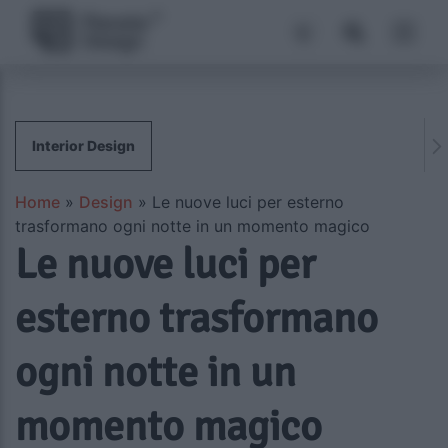
Interior Design
Home
»
Design
»
Le nuove luci per esterno
trasformano ogni notte in un momento magico
Le nuove luci per
esterno trasformano
ogni notte in un
momento magico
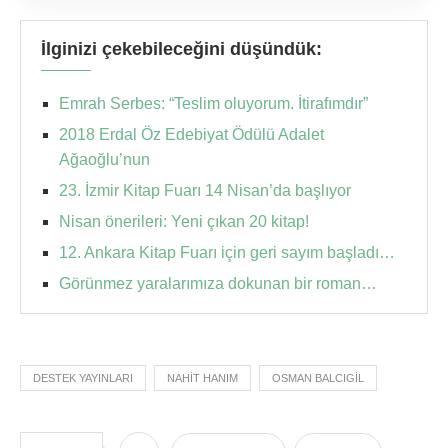
İlginizi çekebileceğini düşündük:
Emrah Serbes: “Teslim oluyorum. İtirafımdır”
2018 Erdal Öz Edebiyat Ödülü Adalet
Ağaoğlu’nun
23. İzmir Kitap Fuarı 14 Nisan’da başlıyor
Nisan önerileri: Yeni çıkan 20 kitap!
12. Ankara Kitap Fuarı için geri sayım başladı…
Görünmez yaralarımıza dokunan bir roman…
DESTEK YAYINLARI
NAHIT HANIM
OSMAN BALCIGIL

···

▶ [WHAT IS NEEDED]: Each line above is to be transcribed exactly, though its pictures are not.

▶ [REPLY]:
Interior Design
Home
»
Design
»
Le nuove luci per esterno
trasformano ogni notte in un momento magico
Le nuove luci per
esterno trasformano
ogni notte in un
momento magico
İlginizi çekebileceğini düşündük:
Emrah Serbes: “Teslim oluyorum. İtirafımdır”
2018 Erdal Öz Edebiyat Ödülü Adalet
Ağaoğlu’nun
23. İzmir Kitap Fuarı 14 Nisan’da başlıyor
Nisan önerileri: Yeni çıkan 20 kitap!
12. Ankara Kitap Fuarı için geri sayım başladı…
Görünmez yaralarımıza dokunan bir roman…
DESTEK YAYINLARI
NAHIT HANIM
OSMAN BALCIGIL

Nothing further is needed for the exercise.